Which leads me to this week’s blog. One of the themes that I have heard a lot from women of late is feeling guilty and selfish for wanting to choose their wants, wishes, and their dreams and yet feel that they have to compromise all of this to meet the wants and desires of their spouse, partners, or family. You would think that in 2024, women would be encouraged to go after their dreams but sadly, this is not the case. As a matter of fact, more women than ever are feeling trapped, stuck, and shamed for wanting to choose themselves but don’t feel that they have the right to. As always, it comes back to women sacrificing their lives to complete the dreams of others. 


As I mentioned before in my previous blogs, I’ve worked with women of all ages. I work with young women in their early 20’s who are figuring out who they are and women in their 60’s who are reclaiming their identity. Regardless of  what stage they are in, all the women that I have worked with or come into contact with, have all felt guilt and shame about wanting to choose themselves. I see young women who give up their hopes, dreams, and aspirations to support their boyfriends’ dreams by picking up everything they own, love, and their livelihood to be closer to complete the dreams of their significant other or partners.  In my line of work, I see the aftermath of the potential outcomes when you sacrifice your goals and dim your light to make others shine. 


Please remember that this blog is never intended to shame you for your decisions or to trigger you. If you do feel triggered, I would ask why you feel this way. When I have assessed previous situations that made me feel uncomfortable, I realized that it was my own insecurities and feelings that increased my negative feelings. 

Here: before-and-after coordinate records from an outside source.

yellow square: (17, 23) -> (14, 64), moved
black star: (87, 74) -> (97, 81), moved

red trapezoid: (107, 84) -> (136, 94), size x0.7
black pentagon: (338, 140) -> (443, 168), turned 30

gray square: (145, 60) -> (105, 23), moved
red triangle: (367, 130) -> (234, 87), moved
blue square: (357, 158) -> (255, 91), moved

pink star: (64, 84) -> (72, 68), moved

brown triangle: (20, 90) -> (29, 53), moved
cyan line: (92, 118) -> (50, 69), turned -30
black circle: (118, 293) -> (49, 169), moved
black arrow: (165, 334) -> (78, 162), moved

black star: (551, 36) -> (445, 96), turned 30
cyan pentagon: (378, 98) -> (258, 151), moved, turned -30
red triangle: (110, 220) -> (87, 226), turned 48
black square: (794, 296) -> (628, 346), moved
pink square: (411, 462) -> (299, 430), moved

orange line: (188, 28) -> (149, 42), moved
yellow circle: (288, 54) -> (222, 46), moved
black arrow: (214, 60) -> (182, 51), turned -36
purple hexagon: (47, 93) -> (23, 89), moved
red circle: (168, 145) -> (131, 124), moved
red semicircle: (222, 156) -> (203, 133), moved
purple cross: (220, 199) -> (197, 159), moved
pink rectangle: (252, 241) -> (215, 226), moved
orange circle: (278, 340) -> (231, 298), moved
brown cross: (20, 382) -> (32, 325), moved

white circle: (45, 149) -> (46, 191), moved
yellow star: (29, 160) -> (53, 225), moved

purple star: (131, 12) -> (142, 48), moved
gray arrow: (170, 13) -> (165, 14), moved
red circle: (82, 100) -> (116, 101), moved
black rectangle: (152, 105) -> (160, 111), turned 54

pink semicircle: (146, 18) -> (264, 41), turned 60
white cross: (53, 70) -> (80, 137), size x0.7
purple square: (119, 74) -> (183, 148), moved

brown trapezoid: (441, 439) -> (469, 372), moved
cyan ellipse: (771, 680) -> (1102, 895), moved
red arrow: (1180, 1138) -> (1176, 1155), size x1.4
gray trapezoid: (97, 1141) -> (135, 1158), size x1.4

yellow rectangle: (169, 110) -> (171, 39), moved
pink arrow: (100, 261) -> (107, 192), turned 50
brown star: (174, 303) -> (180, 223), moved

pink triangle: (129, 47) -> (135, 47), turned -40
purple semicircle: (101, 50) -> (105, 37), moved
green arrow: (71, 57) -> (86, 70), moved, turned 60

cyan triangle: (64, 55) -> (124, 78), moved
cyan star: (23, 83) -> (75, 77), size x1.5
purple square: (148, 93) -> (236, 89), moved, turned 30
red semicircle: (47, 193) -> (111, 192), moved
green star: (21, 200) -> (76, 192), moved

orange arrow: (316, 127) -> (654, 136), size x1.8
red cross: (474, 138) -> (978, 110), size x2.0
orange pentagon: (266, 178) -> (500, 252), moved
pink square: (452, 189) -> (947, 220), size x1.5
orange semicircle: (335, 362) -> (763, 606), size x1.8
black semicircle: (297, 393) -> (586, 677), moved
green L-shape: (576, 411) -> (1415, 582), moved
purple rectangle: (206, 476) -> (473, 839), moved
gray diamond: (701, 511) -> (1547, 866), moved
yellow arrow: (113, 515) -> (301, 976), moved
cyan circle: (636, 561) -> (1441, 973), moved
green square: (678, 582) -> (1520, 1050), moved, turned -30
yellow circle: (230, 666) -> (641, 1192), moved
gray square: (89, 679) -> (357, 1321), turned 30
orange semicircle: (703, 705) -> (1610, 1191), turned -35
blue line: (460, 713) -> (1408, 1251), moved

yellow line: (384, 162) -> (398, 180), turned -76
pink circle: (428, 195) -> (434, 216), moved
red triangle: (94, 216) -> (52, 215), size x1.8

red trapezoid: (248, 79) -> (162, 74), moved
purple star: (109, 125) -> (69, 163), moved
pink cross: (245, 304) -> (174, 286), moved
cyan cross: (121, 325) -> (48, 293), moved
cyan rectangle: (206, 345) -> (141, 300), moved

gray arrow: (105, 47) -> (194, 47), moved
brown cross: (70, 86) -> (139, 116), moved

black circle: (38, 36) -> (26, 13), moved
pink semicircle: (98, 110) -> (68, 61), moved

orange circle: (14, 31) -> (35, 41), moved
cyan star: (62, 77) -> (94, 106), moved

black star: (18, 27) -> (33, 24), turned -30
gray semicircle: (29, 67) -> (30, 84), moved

Ladies, if you are SICK and TIRED of martyring your goals, your dreams, passions, time, and energy to complete other people, YOU DON’T HAVE TO!  As women, we saw our mothers and grandmothers do this and we think that we have to continue on this cycle but WE DON’T.  To be a cycle breaker, it’s going to take a lot of self-love and willingness to PISS people off. Now, I’m not saying that you are going to intentionally piss people off but being comfortable with the fact that you will likely have people mad at you because you DARED PICKED YOU.  People will call you names, shame you, and will definitely call you SELFISH and you know what? Who cares if you are selfish. You’re only called selfish because you decided to live for yourself by choosing YOU!


You’re probably wondering, how do I stop sacrificing myself and learn to focus on me? Are my aspirations as important as my boyfriends, partners or family? YES. THEY ARE. Here are a few tips to help you: 


  • Recognize Your Own Needs: Acknowledging that your needs, wishes, wants, and desires are just as important as those of others. Take time to identify what you need to feel fulfilled and happy in your own life.


  • Learn to Say No: Many of us grew up with people pleasing tendencies so learning to say NO is difficult.  It’s okay to say NO to requests, obligations, or commitments that do not align with your priorities or values. The more you practice, the easier it becomes that you no LONGER feel guilty or obligated to explain yourself.


  • Practice Assertiveness: Develop assertive communication skills to express your needs, preferences, and boundaries clearly and respectfully. Remember, there is a difference between being assertive versus being aggressive. You can be assertive without being rude or accusatory. 


  • Reflect on Your Values: Reflect on your values and beliefs to ensure that your actions align with what is truly important to you. Let your values help guide your decisions and actions instead of the expectations or demands of others.


  • Celebrate Your Autonomy: Celebrate your autonomy and independence by making choices that honor your own needs and desires. Embrace the freedom that comes with taking control of your own life and being at peace with it! 


Forging your own path in life can be different things to different people. When I help people forge their own path in life, I want them to embrace their choices, not feel judged or be ashamed that they were honest with themselves and took what they want without feeling guilty.  


Ladies, one of the things that I hear consistently from people, especially women, is that they always assume that they are the EXCEPTION. They assumed that nothing bad would ever happen to them. That the person that they dim their light for,  left their livelihood, dropped out of school or had kids for (yes; I am going there) would never leave them, would never cheat of them, would neve abuse them, or make them a single mother because they put all their trust and fate into that person.


If your gut is telling you to choose yourself, to follow your dreams, even if it means making that person mad at you or you lose that someone, it’s a hard choice you have to make. Too many women I know both personally and professionally, have regretted that they LOST themselves. 


 In our society,  as girls and as women, we have been conditioned to put our dreams and ourselves on the backburner so we can allow others to complete their dreams and be the “woman behind every great man.” I don’t know about you but I’ve never been good about standing behind some mediocre dude when I know that I’m as good or even better. Darlings, it’s time to stop being a “pick me” girl and be the I. PICK. ME. WOMAN. IT’S TIME FOR YOU TO CHOOSE YOU.  I know you got this GIRL and the world is waiting for you to blaze your fire! So what are you waiting for?